▶ _Your assignment_
Please retype the entries below exactly, only from their first line through the line containing "English ‎(en)‎ [button] (91, 1042)", leaving every picture out.

▶ _Excerpted data_
------------------------------------------------

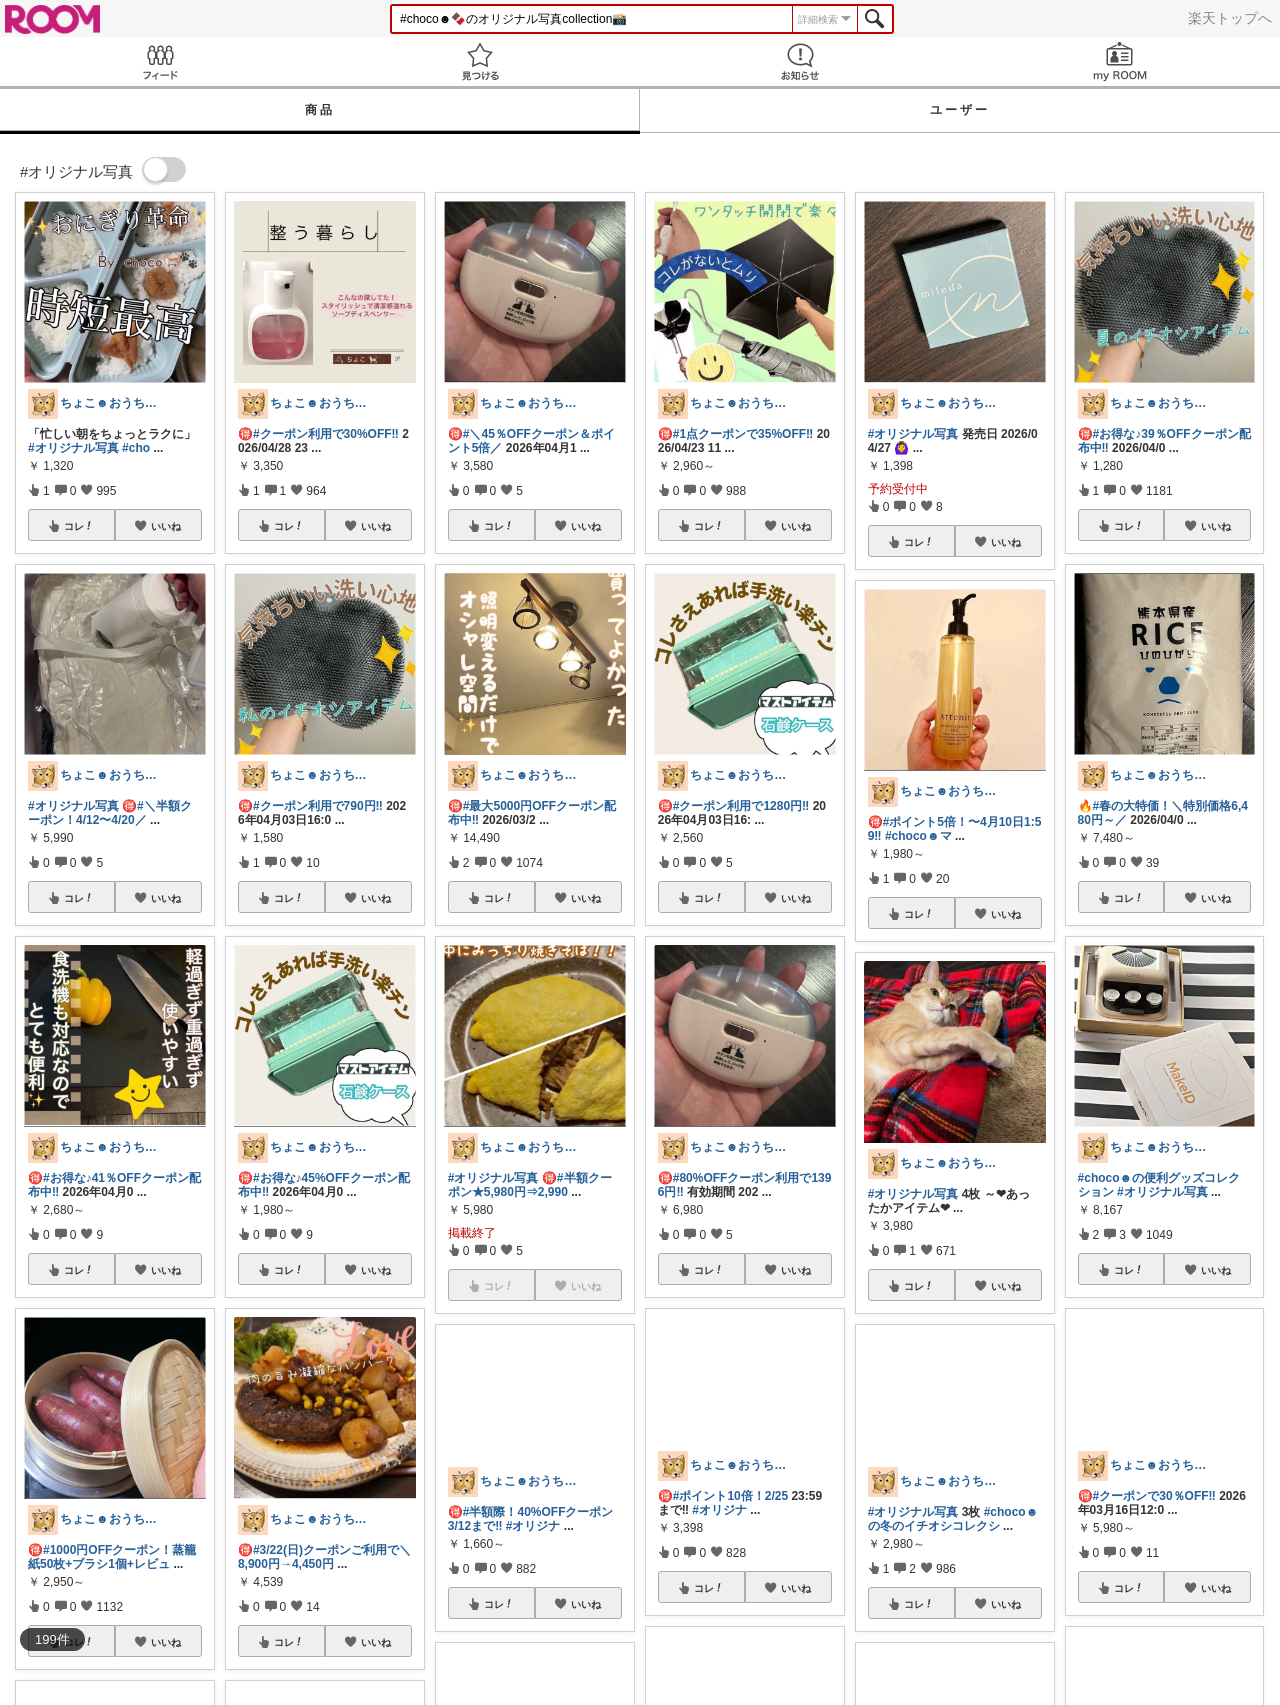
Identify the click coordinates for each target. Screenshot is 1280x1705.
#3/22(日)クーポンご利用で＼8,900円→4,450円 (324, 1557)
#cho (136, 448)
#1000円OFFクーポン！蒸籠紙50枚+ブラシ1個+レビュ (112, 1557)
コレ (79, 526)
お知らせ (800, 61)
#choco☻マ (918, 836)
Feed (160, 61)
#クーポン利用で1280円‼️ (741, 806)
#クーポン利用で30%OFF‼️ (326, 434)
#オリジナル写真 (73, 448)
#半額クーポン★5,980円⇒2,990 (530, 1185)
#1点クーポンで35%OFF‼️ (743, 434)
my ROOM (1120, 61)
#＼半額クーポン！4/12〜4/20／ (110, 813)
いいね (166, 526)
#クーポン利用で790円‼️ (318, 806)
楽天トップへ (1230, 18)
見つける (480, 61)
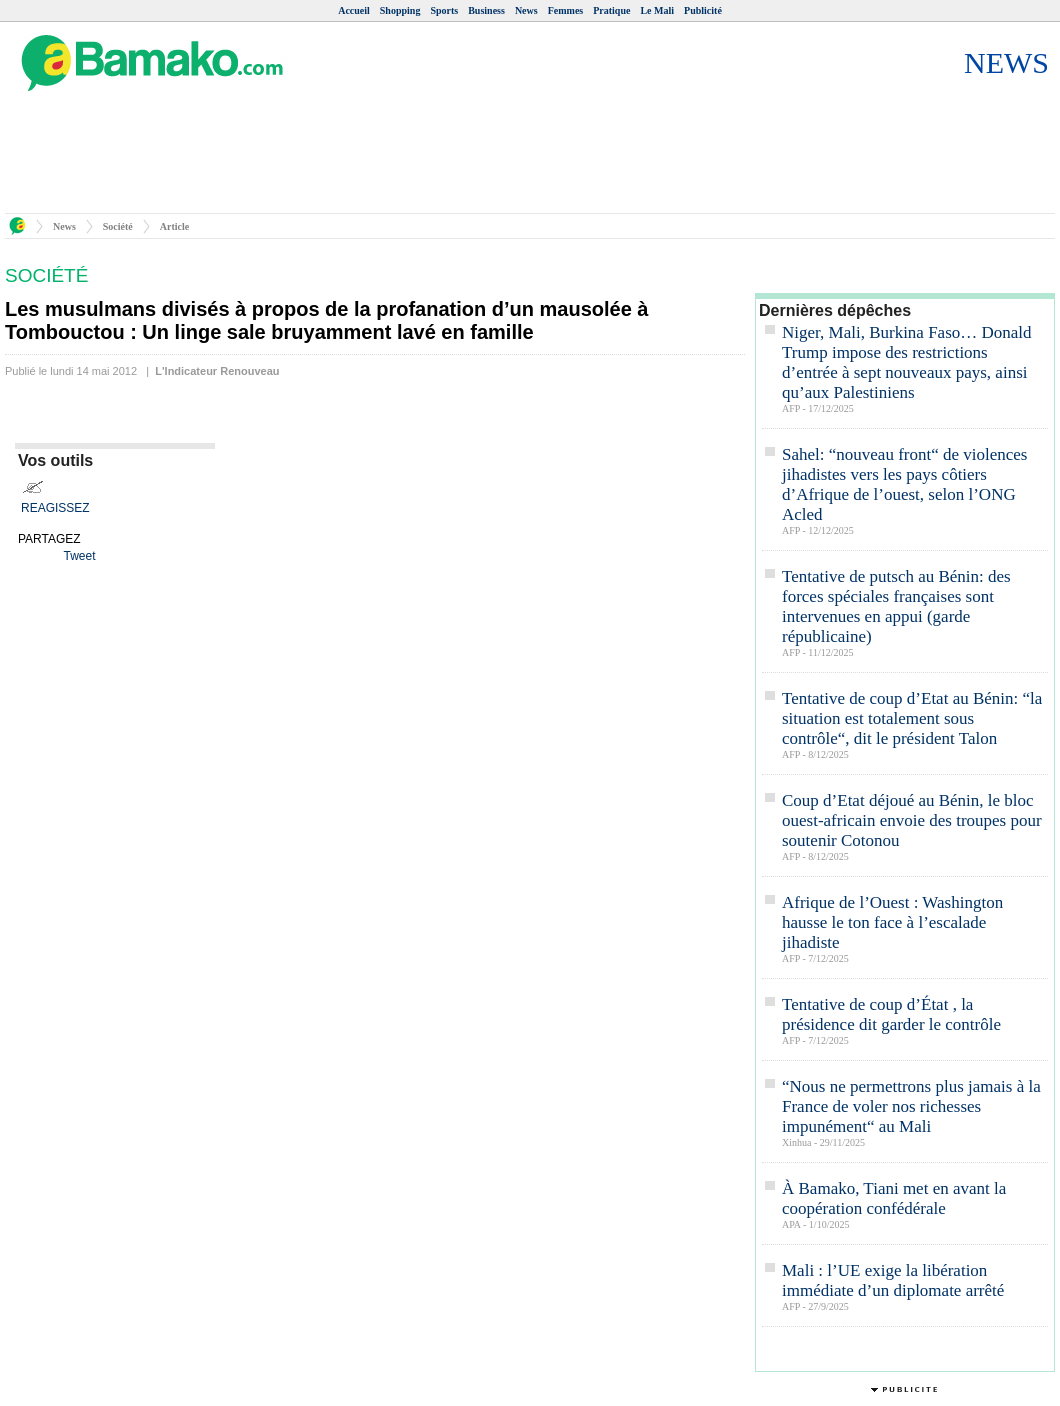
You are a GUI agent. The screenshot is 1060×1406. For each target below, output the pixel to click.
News (526, 10)
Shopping (400, 10)
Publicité (703, 10)
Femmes (566, 10)
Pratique (611, 10)
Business (486, 10)
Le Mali (657, 10)
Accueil (354, 10)
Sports (444, 10)
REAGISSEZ (55, 508)
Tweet (79, 556)
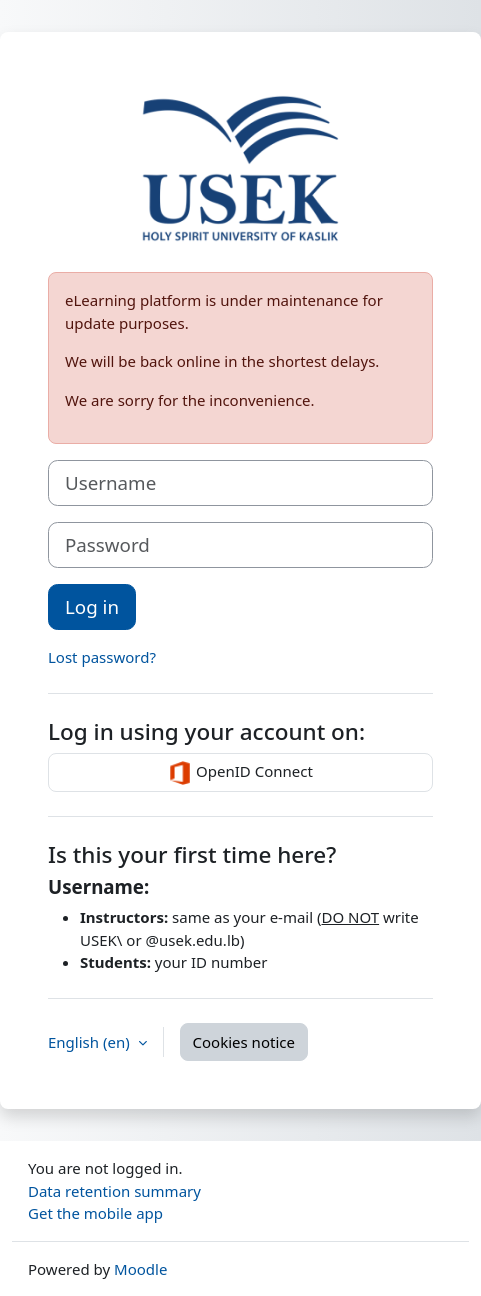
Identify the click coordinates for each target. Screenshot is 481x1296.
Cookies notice (244, 1042)
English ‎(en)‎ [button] (91, 1042)
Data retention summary (114, 1191)
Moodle (140, 1269)
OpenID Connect (240, 773)
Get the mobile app (95, 1213)
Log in (92, 606)
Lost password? (102, 657)
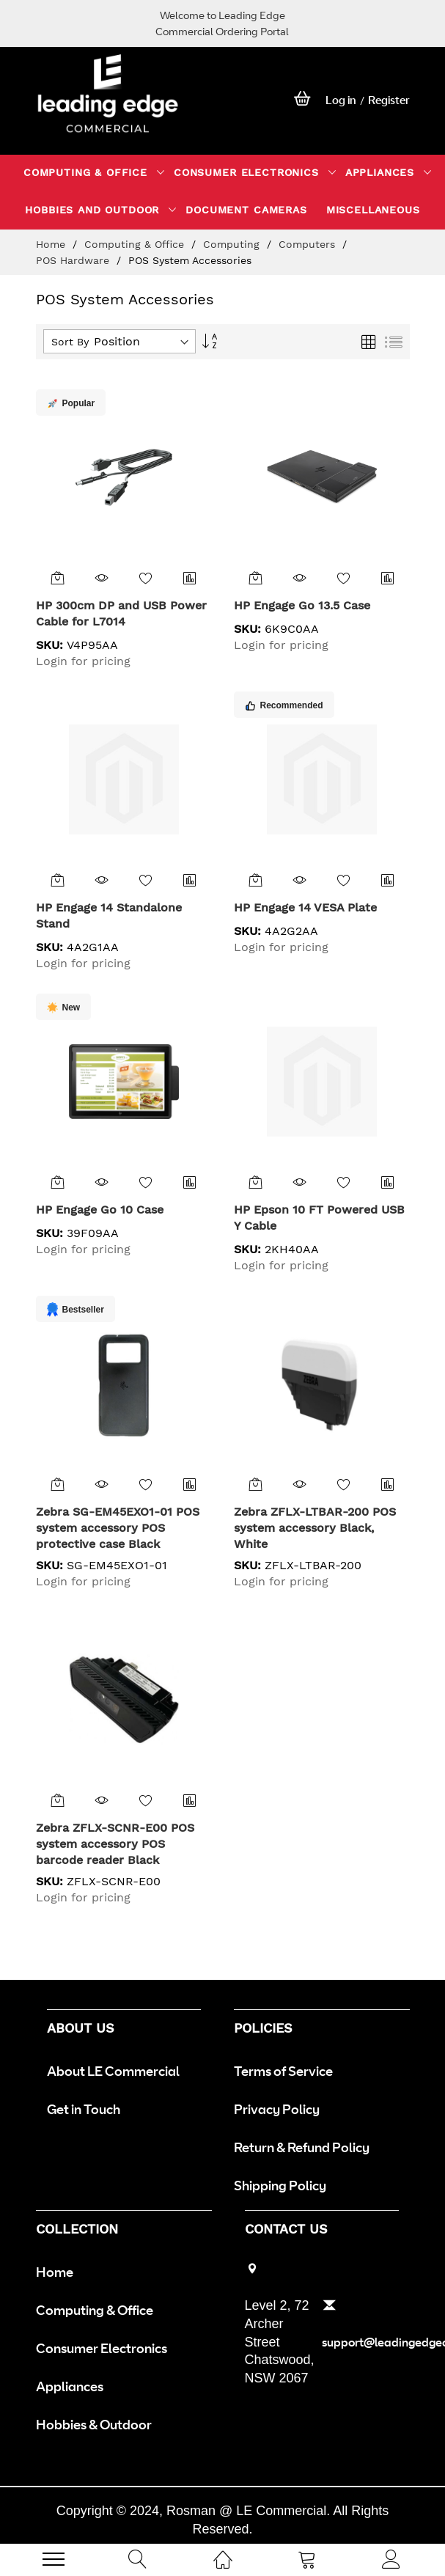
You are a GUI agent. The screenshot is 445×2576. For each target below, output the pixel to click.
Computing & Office (136, 244)
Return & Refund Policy (301, 2147)
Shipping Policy (280, 2185)
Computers (309, 244)
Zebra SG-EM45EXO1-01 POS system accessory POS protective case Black (117, 1528)
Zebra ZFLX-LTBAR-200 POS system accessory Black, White (315, 1528)
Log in (341, 100)
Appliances (69, 2386)
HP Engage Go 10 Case (99, 1210)
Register (389, 100)
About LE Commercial (113, 2071)
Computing (233, 244)
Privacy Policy (277, 2109)
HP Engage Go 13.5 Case (302, 605)
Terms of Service (283, 2071)
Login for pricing (83, 661)
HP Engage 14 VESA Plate (305, 907)
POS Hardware (74, 260)
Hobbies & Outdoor (94, 2424)
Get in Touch (83, 2109)
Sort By (70, 342)
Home (52, 244)
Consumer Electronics (101, 2348)
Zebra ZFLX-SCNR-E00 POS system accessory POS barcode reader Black (115, 1844)
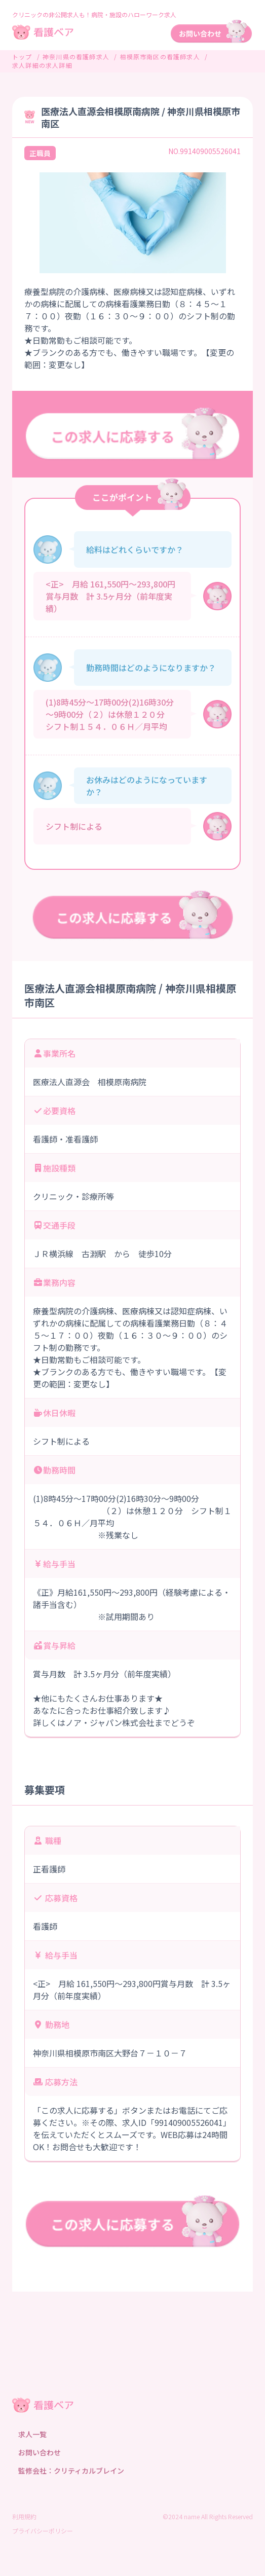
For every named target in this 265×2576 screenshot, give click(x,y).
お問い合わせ (39, 2452)
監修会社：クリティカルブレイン (71, 2470)
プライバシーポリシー (42, 2530)
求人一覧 (32, 2434)
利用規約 (24, 2516)
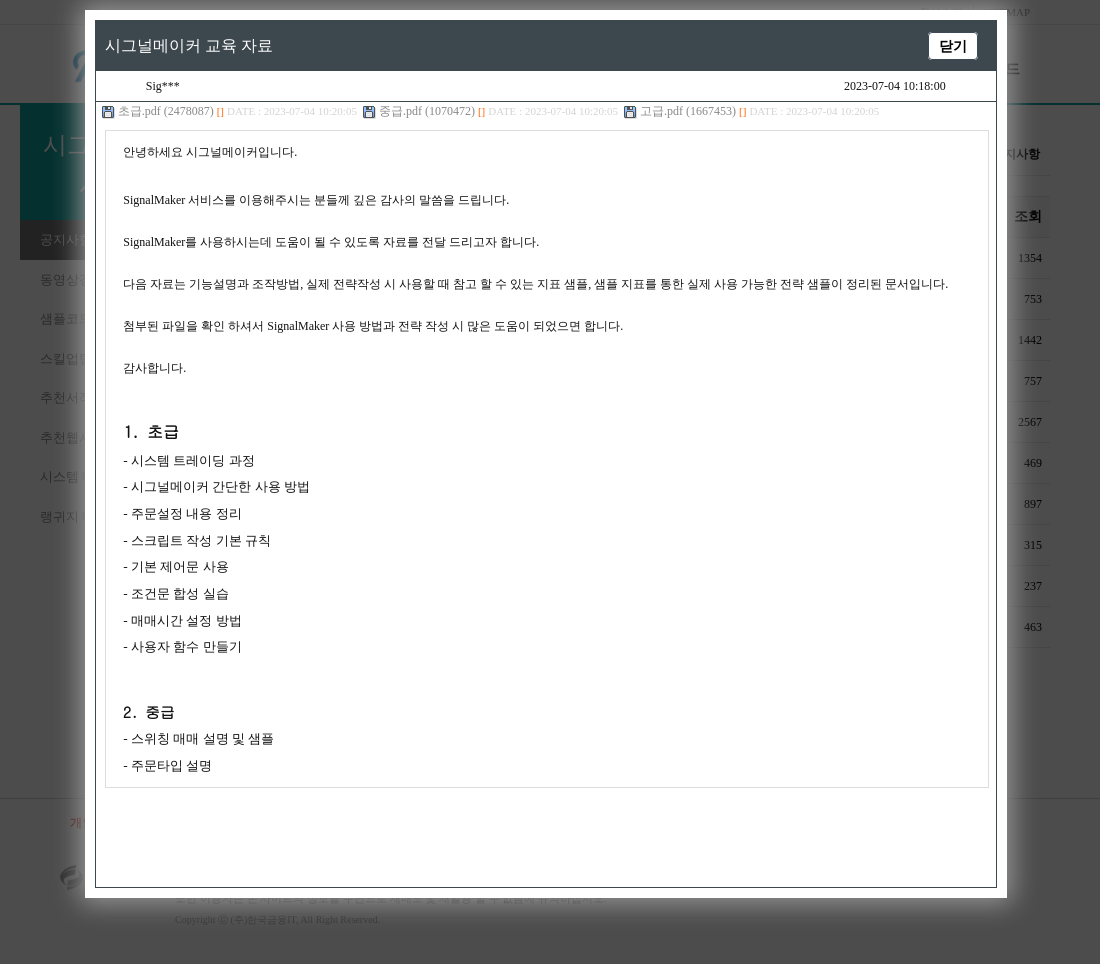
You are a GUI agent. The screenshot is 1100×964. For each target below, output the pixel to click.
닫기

------------------------------------------------

▶ _Task answer_
Identify the click coordinates for each target. Screenshot is 1280x1705.
#3/22(日)クーポンご利用で＼8,900円→4,450円 (324, 1557)
#cho (136, 448)
#1000円OFFクーポン！蒸籠紙50枚+ブラシ1個+レビュ (112, 1557)
コレ (79, 526)
お知らせ (800, 61)
#choco☻マ (918, 836)
Feed (160, 61)
#クーポン利用で1280円‼️ (741, 806)
#クーポン利用で30%OFF‼️ (326, 434)
#オリジナル写真 (73, 448)
#半額クーポン★5,980円⇒2,990 (530, 1185)
#1点クーポンで35%OFF‼️ (743, 434)
my ROOM (1120, 61)
#＼半額クーポン！4/12〜4/20／ (110, 813)
いいね (166, 526)
#クーポン利用で790円‼️ (318, 806)
楽天トップへ (1230, 18)
見つける (480, 61)
You are a GUI agent. The screenshot is 1060×1406. For each target below, output the pixel to click.
News (526, 10)
Shopping (400, 10)
Publicité (703, 10)
Femmes (566, 10)
Pratique (611, 10)
Business (486, 10)
Le Mali (657, 10)
Accueil (354, 10)
Sports (444, 10)
REAGISSEZ (55, 508)
Tweet (79, 556)
Identify the click coordinates for each target. Screenshot is 481x1296.
Cookies notice (244, 1042)
English ‎(en)‎ [button] (91, 1042)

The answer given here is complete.